Record extracts section start

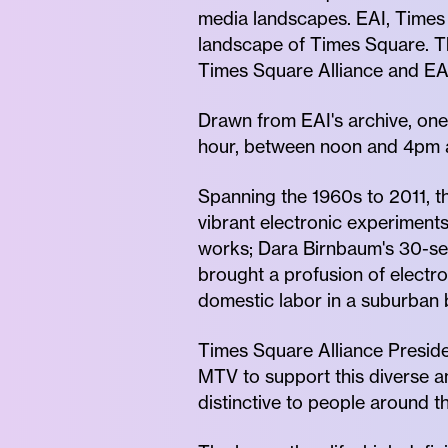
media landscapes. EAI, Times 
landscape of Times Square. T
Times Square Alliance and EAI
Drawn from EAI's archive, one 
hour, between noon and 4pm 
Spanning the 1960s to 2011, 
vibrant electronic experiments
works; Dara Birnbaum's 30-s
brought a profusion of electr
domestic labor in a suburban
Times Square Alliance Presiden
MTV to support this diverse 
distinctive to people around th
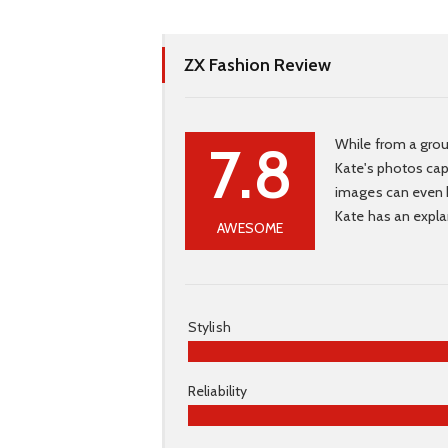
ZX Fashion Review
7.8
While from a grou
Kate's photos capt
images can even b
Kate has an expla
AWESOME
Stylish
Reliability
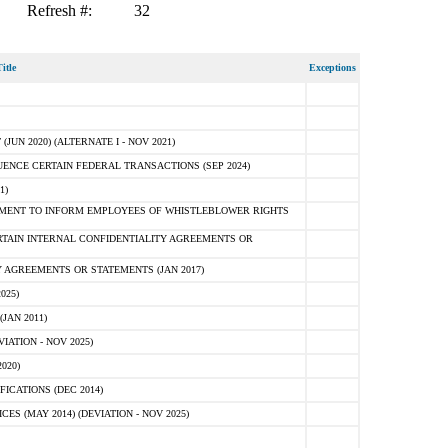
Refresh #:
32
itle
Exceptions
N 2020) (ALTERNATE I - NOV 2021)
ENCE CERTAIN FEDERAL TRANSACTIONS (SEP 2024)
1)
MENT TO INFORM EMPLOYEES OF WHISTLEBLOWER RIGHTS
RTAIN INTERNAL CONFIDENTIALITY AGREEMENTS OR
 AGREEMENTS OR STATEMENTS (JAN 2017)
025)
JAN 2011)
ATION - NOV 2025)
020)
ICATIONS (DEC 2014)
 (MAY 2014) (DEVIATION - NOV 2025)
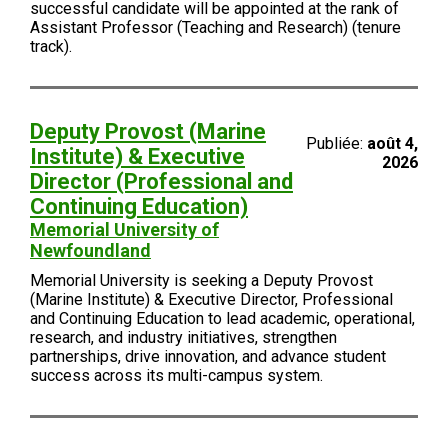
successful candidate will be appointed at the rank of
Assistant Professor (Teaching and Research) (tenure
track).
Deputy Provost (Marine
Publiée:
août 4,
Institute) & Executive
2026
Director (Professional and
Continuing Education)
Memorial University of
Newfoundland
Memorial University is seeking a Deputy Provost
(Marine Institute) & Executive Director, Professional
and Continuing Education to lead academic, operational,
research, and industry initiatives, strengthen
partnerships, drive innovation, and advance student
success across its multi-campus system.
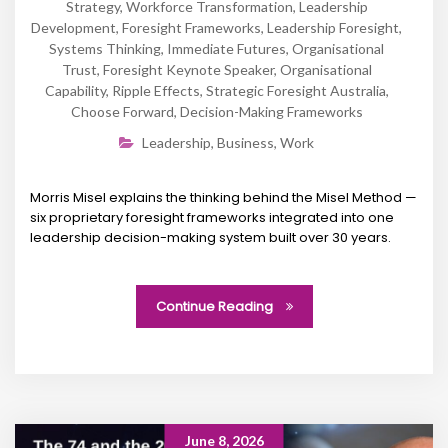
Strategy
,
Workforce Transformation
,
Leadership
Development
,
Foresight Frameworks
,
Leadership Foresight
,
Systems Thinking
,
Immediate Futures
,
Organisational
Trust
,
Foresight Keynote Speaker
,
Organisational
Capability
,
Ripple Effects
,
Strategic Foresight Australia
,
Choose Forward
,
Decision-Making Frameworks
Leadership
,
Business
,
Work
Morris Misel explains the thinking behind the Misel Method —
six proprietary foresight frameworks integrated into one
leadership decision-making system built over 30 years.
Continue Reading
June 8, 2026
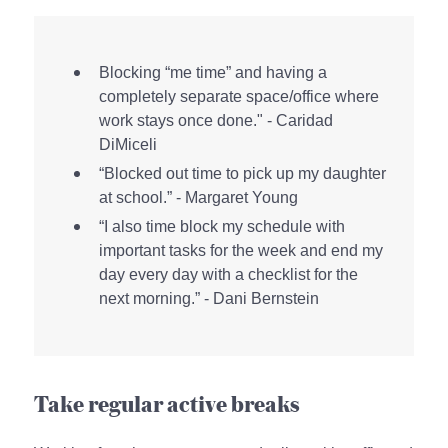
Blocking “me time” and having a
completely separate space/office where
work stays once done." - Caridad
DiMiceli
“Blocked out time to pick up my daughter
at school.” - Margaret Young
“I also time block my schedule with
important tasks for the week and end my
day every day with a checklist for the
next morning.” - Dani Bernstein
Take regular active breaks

Record extracts section end

**Exercise:** Every line between the start of the listing and the line containing "Newfoundland", both ends counted, needs to be printed exactly, minus the pictures.

**Exercise result:**
media landscapes. EAI, Times 
landscape of Times Square. T
Times Square Alliance and EAI
Drawn from EAI's archive, one 
hour, between noon and 4pm 
Spanning the 1960s to 2011, 
vibrant electronic experiments
works; Dara Birnbaum's 30-s
brought a profusion of electr
domestic labor in a suburban
Times Square Alliance Presiden
MTV to support this diverse 
distinctive to people around th
ZX Fashion Review
7.8
While from a grou
Kate's photos capt
images can even b
Kate has an expla
AWESOME
Stylish
Reliability
Refresh #:
32
itle
Exceptions
N 2020) (ALTERNATE I - NOV 2021)
ENCE CERTAIN FEDERAL TRANSACTIONS (SEP 2024)
1)
MENT TO INFORM EMPLOYEES OF WHISTLEBLOWER RIGHTS
RTAIN INTERNAL CONFIDENTIALITY AGREEMENTS OR
 AGREEMENTS OR STATEMENTS (JAN 2017)
025)
JAN 2011)
ATION - NOV 2025)
020)
ICATIONS (DEC 2014)
 (MAY 2014) (DEVIATION - NOV 2025)
successful candidate will be appointed at the rank of
Assistant Professor (Teaching and Research) (tenure
track).
Deputy Provost (Marine
Publiée:
août 4,
Institute) & Executive
2026
Director (Professional and
Continuing Education)
Memorial University of
Newfoundland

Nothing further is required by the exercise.